Same thing with the Valerie Plame leak. Someone may have broken the law by "outing" a C.I.A. operative but if so, that someone can never be caught as long as the reporter who received and published the leak can claim First Amendment protection. I see both sides of the argument in this one. Anonymous leakers and sources have helped the press uncover enormous amounts of wrongdoing and scandal…but they have also created a lot of it, as well.

There has always been a certain conflict between the two positions. Back during the Impeachment Festivities, it seemed pretty evident that Ken Starr's office was leaking anti-Clinton info to reporters in probable violation of the law. Reporters who were printing those stories were also reporting that others were charging Starr with such leaks, and then they were publishing Starr's denials. This made for an odd situation. If Starr was not leaking, then reporters who knew the charges to be false were publishing them without comment. If he was leaking, then reporters were publishing his denials, knowing full well they were lies.

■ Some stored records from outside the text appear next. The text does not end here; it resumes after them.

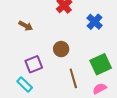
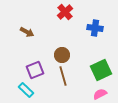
blue cross: (95, 22) -> (95, 28), turned -35
brown line: (73, 78) -> (63, 76), moved

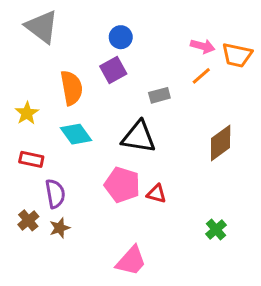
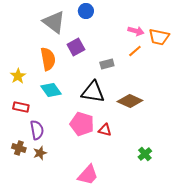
gray triangle: (42, 27) -> (54, 22), moved
blue circle: (121, 37) -> (86, 11), moved
brown diamond: (221, 143) -> (130, 101), moved, turned 60
brown cross: (28, 220) -> (19, 148), turned -32

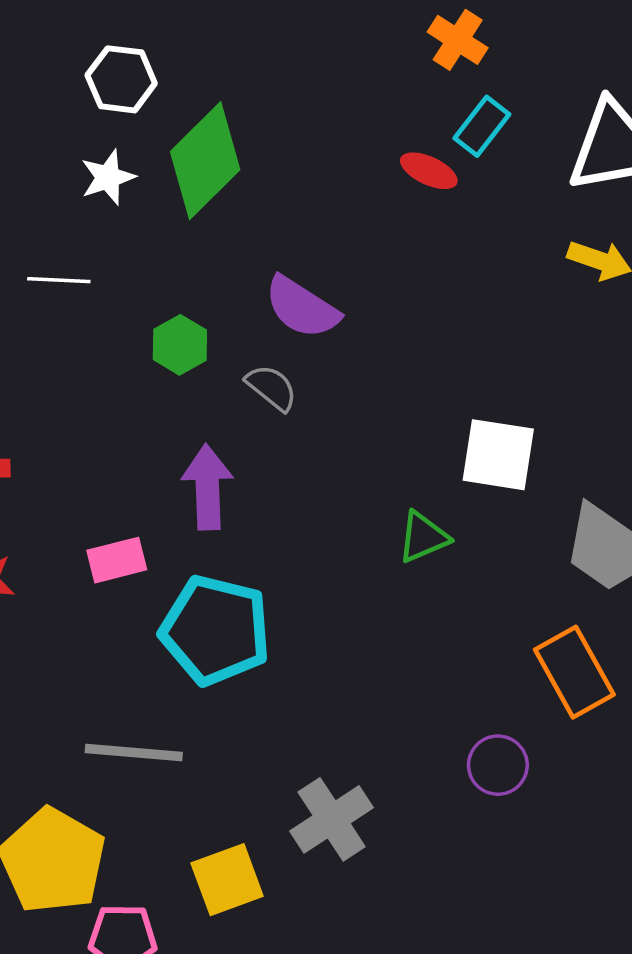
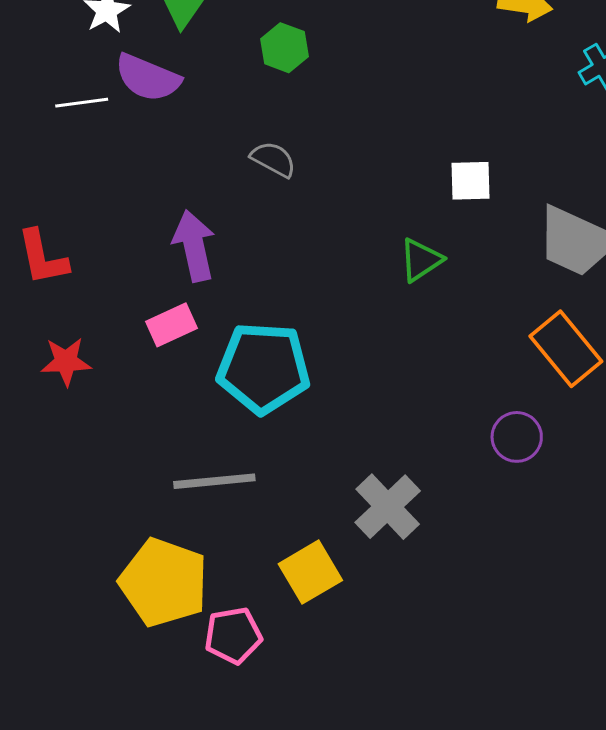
purple semicircle: (302, 307) -> (148, 78), moved
green hexagon: (180, 345) -> (285, 48), moved
white square: (498, 455) -> (470, 181), size x0.7
purple arrow: (207, 487) -> (194, 246), moved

Either way, someone was wrong and the reporters knew who it was and weren't telling.

Going back a few more scandals: During Watergate (and before that, the Pentagon Papers), we heard a lot about the right of reporters to protect their sources but also more discussion of the need to weigh that right against possible abuse. The Wen Ho Lee case sure feels to me like a definite abuse. Before it, I felt that nothing should ever force a member of the working press to divulge a source. Now, I'm not so sure.